Graphe
Martínez Avezuela
SOFÍA JACK

Everything solid vanishes in the air

February, 2022

52 pp

225 × 157 mm

The complex paradox that unites utopia and reality, innovation and capitalism, is dealt with under the heading All that is solid vanishes into thin air (Todo lo sólido se desvanece en el aire). The starting point is a famous quote by Karl Marx. A thought that political scientist and urbanist Marshall Berman envisioned as the possibility of understanding 'the modern' as a consequence of a certain conception of life encouraged by capitalism, in which 'innovation' encourages the expansion of human desires beyond limits. Berman traced some of the humanist and spiritual sources of modernity - Baudelaire, Le Corbusier, Goethe - to show that progress forces us to assume mutations and abolish the limits of canon, geography or morality. Sofia Jack visits places that incarnated modern rationality to investigate its reverse side, and how the human factor - desires, fears and affections - cracks an idea of reason and order that becomes utopia.

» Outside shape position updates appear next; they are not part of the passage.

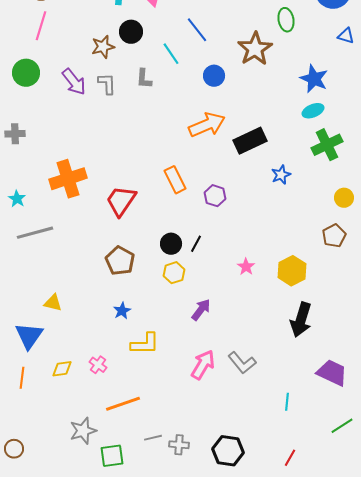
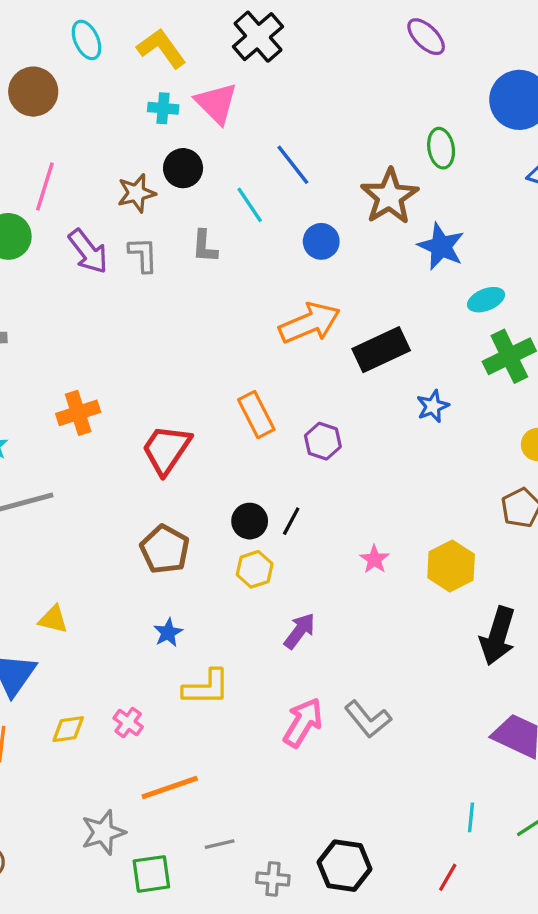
pink line: (41, 26) -> (45, 186), moved
blue star: (314, 79) -> (441, 246), moved
orange cross: (68, 179) -> (78, 413), size x0.7
black arrow: (301, 320) -> (498, 636), moved
cyan line: (287, 402) -> (471, 817), moved
gray cross: (179, 445) -> (273, 879), moved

Certainly, it may seem paradoxical to recognise a Karl Marx admiring capitalist innovation. But it is not. The incessant and insatiable need for growth encourages the expansion of human desires beyond the established. In some of the drawings in this series, we find emblematic places of the architectural avant-garde of the last century; spaces of rationalist architecture in which he develops a psychological, emotional and affective fact, as a mirror of a personal and non-transferable life story. Others represent intimate spaces in which life develops as a reflection of the psyche of its inhabitant, or objects capable of adapting to the needs of the inhabitant and his or her environment. In all of them, we will recognise the inhabited space as a sign of transformation and change.